# Anyone know how to get paint off tires??????



## bigmikey (Oct 18, 2003)

I am pretty pissed right now, my sister brought her brats over for us to watch, and I go out to my truck, and see paint(house paint), all over my tires, and some spots on the cement, does anyone know of anything that will get rid of the paint, I know, of paint thinner, but I dont know if that will eat threw rubber, any suggestions, would be very very appreciated, thanks... /ubbthreads/images/graemlins/frown.gif


----------



## Bill.H (Oct 18, 2003)

Try a power (pressure) washer. Just be careful if it's a strong one, the more powerful units will cut rubber. The homeowner grades usually aren't strong enough to hurt tires.
Hopefully it's latex paint, that comes off easier.

It will take care of the cement too. Only downside to that is when you see how clean that part is, you'll end up doing all of it. BTDT /ubbthreads/images/graemlins/smile.gif

An alternative is careful scrubbing with a Brillo or SOS pad.


----------



## bigmikey (Oct 18, 2003)

sounds good, I will try it..


----------



## LitFuse (Oct 18, 2003)

The first thing I would try is soap and water (hot if possible) with a stiff bristled brush. If it is latex paint, this will likely be all you need to use to get it off... the sooner the better though.


Peter


----------



## MenaceSQL (Oct 18, 2003)

OT- Here in Georgia, we have that "Georgia red clay." Once that clay contacts your tires, pretty much all you can do is wait a couple of weeks until the red color from the clay fades out. Sucks!!! But when I'm mudding in my truck, well that's a different story. /ubbthreads/images/graemlins/grin.gif

Thanks for the tip Bill. Might need it later on since every once in a while, it always seems that someone loses a bucket of paint on the roads here.


----------



## bigmikey (Oct 18, 2003)

I looked for some sos pads, or brillo, but we dont have any, I do have a heavy duty brush, soap and hot water, I will try that, thanks, again..


----------



## Bill.H (Oct 18, 2003)

[ QUOTE ]
*bigmikey said:*
I looked for some sos pads, or brillo, but we dont have any, I do have a heavy duty brush, soap and hot water, I will try that, thanks, again.. 

[/ QUOTE ]

When all else fails, that will remove anything from anything - the tricky part is not having your arm fall off first /ubbthreads/images/graemlins/grin.gif 


Menace, FWIW: My PW is a Karcher that maxes out at 1300 PSI, I can't hurt the Goodrich All Terrain T/A tires on my truck with it at all. It _will_ strip the paint and primer from siding and etch pine (oops!) /ubbthreads/images/graemlins/smile.gif. Can cut cedar very deep. Be careful of rubber valve stems - hasn't happened to me but I've heard of them being cut with a PW.


----------



## Flashlightboy (Oct 19, 2003)

You can try #0000 steel wool which is very slightly abrasive. I would also try it using an orange or lemon oil solvent. You can buy it in most any store.

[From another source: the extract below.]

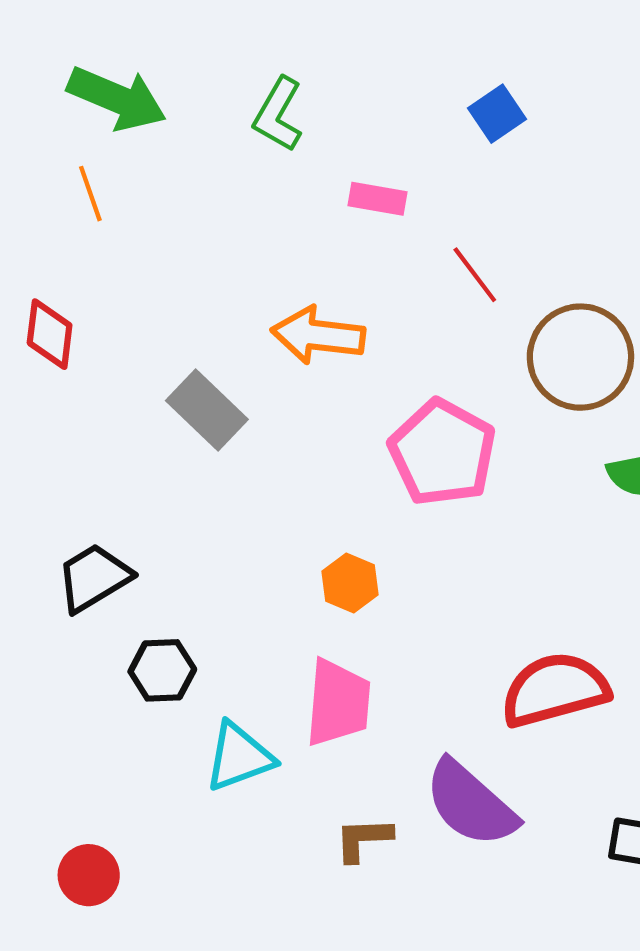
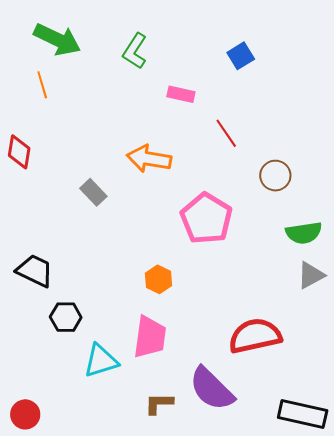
brown circle: (580, 357) -> (275, 176), size x0.6
gray rectangle: (207, 410) -> (93, 192), size x0.7
black trapezoid: (94, 578) -> (35, 271), turned 54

If that doesn't work I might move up to something like a tree or sap remover with a stiff brush.

Best of luck with your sister and the little devils...


----------



## whiskypapa3 (Oct 19, 2003)

If it has set you may have a problem. You may have to ((have your brother-in-law)) reverse the tires on the wheels.

Back in the Nixon years a kid that worked for me was driving his VW back and forth thorogh a puddle of paint and across a canvas (please don't ask) to make a wall hanging. The paint was still in the treads and on the edge of the tire a year later.

Good luck...


----------



## LEDmodMan (Oct 20, 2003)

Burnout!!! /ubbthreads/images/graemlins/wink.gif


----------